Race wide open as Germany votes for post-Merkel era
The Germans voted yesterday in one of the most unpredictable elections in the country’s recent history, with the conservatives of German Chancellor Angela Merkel and the center-left Social Democrats (SPD) in a close race for her crown as she prepares to leave the political scene.
The election puts an end to Merkel’s 16 years in power and places Germany – synonymous with stability – in a new period of uncertainty.
Opinion polls have shown chancellery race heading for ‘photo finish’, with conservative alliance of Merkel’s Christian Democratic Union (CDU) and Christian Social Union Bavaria (CSU) at around 23 percent, just behind the SPD at 25 percent – well within the margin of error.
“We will certainly have surprises on Sunday,” said Nico Siegel, head of polling company Infratest Dimap.
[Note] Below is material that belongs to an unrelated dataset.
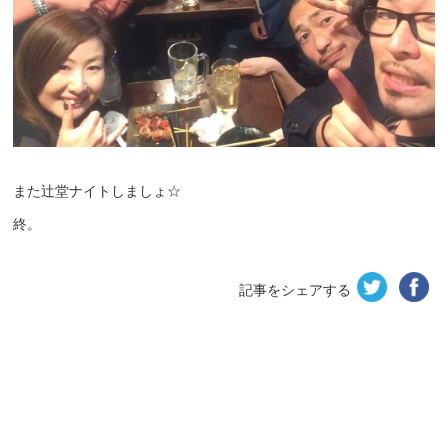
また辻堂ナイトしましょ☆
終。
記事をシェアする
Despite the SPD’s lead in the polls, a victory for the CDU-CSU alliance “cannot be ruled out,” he said. “The race for first place is wide open.
About 40 percent of Germany’s 60.4 million eligible voters said they were undecided, while the same proportion voted by mail, including Merkel herself.
German President Frank-Walter Steinmeier was among the first voters yesterday, saying that “to vote is to live democracy” while voting in Berlin.
The two men scrambling for the top post – German Finance Minister and Vice-Chancellor Olaf Scholz, 63, of the SPD, and Armin Laschet, 60, of the CDU-CSU – voted in their respective hometowns from Potsdam and Aachen.
Laschet said “every vote counts” in an election that will determine “Germany’s direction in the years to come”, while Scholz said he hoped the good weather was “a good sign” for his party .
At a polling station in Aachen, voter Ursula Becker, 62, said: “This year it’s pretty exciting to know who it will be, and it’s always important to know who’s ruling.
In Berlin, Hagen Bartels, 64, said he expected the “surprise that the biggest party is not the SPD, but probably the CDU”.